I have a 91 Nissan maxima that my father-in-law crunched and gave me. After many "HOURS & DAYS" of chasing down parts, installing what parts would work and throwing away the ones that would not, I now have, what I believe to be, a total understanding of the underside of the front end of passenger side of this vehicle. What I don't understand, and thought it best to ask, is why these cars of the same year, make, and model would have different widths of splines on the drive shaft. The one that came out of the car is smaller than the four or five I have looked at, and this after I had already bought on at a junk yard.
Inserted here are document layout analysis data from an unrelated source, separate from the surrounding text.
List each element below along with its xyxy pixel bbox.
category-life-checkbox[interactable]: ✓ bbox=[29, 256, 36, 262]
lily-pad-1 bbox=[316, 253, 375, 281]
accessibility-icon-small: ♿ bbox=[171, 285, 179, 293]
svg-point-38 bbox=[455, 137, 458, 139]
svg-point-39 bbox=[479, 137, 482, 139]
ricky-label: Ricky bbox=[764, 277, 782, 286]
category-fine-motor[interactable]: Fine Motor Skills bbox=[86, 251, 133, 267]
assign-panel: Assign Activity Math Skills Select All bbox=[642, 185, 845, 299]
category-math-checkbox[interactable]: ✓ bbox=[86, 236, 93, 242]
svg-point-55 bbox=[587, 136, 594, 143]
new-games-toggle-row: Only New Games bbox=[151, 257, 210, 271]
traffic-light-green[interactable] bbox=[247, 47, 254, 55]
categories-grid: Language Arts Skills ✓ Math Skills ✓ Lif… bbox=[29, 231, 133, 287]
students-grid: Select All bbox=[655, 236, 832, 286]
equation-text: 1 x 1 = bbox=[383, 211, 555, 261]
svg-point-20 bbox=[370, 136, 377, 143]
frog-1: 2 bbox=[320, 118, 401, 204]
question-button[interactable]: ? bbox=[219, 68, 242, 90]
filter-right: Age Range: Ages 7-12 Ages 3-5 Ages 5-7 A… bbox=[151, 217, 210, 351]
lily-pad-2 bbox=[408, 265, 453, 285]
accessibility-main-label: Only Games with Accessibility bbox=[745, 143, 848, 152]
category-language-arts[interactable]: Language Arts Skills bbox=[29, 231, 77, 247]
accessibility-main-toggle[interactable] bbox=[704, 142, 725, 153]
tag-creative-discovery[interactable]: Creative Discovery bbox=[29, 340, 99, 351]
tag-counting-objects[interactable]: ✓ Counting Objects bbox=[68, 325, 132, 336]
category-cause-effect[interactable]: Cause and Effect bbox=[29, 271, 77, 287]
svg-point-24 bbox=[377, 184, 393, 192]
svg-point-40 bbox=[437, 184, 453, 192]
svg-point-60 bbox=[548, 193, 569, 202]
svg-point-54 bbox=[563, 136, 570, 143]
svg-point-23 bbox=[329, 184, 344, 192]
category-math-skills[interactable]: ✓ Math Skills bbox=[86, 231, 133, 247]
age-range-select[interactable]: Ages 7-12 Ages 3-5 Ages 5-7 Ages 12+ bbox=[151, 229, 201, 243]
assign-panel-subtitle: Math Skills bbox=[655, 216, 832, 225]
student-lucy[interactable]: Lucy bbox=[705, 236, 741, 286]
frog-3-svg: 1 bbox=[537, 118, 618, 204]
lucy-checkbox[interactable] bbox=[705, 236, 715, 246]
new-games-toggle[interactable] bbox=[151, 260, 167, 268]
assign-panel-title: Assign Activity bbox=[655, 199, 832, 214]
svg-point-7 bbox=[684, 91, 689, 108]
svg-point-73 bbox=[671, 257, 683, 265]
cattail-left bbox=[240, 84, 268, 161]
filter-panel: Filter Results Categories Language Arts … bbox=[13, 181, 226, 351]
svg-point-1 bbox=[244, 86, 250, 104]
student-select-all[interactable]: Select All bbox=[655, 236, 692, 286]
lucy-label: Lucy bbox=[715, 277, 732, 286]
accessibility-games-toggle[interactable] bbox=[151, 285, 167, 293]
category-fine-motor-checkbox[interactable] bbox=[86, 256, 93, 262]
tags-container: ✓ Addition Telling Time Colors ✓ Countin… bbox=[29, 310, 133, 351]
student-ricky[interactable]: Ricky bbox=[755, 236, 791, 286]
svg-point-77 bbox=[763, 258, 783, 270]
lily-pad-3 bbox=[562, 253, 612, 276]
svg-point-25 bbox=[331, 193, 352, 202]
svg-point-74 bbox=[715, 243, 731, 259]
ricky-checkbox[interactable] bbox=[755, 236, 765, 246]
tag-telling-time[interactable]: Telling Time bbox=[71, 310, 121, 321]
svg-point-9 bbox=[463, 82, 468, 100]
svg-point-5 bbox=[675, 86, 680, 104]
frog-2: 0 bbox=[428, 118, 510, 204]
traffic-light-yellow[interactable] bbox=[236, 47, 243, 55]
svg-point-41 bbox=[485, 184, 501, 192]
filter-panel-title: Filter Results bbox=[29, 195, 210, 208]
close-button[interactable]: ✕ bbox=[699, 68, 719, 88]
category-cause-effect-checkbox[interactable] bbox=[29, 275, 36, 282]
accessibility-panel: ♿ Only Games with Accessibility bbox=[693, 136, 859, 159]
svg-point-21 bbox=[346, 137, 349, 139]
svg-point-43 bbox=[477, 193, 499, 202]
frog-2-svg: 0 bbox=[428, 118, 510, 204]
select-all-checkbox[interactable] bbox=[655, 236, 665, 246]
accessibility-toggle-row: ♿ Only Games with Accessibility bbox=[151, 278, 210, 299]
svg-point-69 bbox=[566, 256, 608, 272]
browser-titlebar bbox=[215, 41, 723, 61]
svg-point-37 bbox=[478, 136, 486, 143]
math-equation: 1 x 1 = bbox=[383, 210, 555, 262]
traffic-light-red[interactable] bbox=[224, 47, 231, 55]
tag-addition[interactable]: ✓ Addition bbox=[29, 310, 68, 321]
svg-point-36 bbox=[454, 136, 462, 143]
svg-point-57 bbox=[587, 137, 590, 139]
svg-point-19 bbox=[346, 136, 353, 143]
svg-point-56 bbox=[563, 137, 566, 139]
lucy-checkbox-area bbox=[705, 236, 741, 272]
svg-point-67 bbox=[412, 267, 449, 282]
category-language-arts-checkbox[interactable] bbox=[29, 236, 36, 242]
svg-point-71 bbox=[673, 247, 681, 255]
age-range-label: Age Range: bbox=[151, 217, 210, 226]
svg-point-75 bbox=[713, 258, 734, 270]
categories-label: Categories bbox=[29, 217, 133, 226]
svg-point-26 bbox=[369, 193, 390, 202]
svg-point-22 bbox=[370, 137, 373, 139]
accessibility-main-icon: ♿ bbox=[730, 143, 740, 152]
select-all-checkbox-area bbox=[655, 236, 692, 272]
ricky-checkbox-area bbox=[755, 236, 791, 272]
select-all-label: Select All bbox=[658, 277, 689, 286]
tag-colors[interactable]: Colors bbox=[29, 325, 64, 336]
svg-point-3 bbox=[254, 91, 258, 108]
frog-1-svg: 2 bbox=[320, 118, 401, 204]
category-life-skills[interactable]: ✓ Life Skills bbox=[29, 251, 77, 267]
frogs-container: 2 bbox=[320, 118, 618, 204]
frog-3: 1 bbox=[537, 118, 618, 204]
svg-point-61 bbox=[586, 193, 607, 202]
The dealer was more than happy to sell me a new one, but it was too big too! Then they were more than happy to rebuild mine for me at a wonderful price! ... ... ... for them! That would still leave me with needing to have the spline in the spindle changed because the one in the car got broken in the wreck. The splines even on the CVJ's are different! The splines on the spindle are different!

Anyway, my 15 year old grandson, Keith, bless his heart, who has been helping me with the work had, what I would call nothing less than an epiphany! "What if we used the inner shaft from the car and the outer shaft from the junk yard?". 

The kid has been worth twice what I agreed to pay him even "BEFORE" that! 

We broke those two shafts apart and used the best bearings, cage and inner cluster of the two to make a new drive shaft with a "SMALL" tranny spline and a "BIG" spindle spline.

I said all that to ask this. Will we be okay with this? 

I would really hate to spend another three or four days trying to find a part that can't be found. 

Yes, we replaced the boots. Yes, we cleaned and totally regreased the inner and outer CVJ's using the best parts from each. At least the inner workings of the CVJ's were the same. For that I am grateful.

I only hope that this will be okay.

John, The Balloon Man


----------



## internetautomart (Mar 8, 2004)

depending on the production date in 91 there are at least 2 different spline counts.
late in 91 the 92s were introduced along with the DOHC motor which took different axles than the SOHC models of the same year.

an axle should only run you about $60.

you can mix and match the joints to make a correct axle.


----------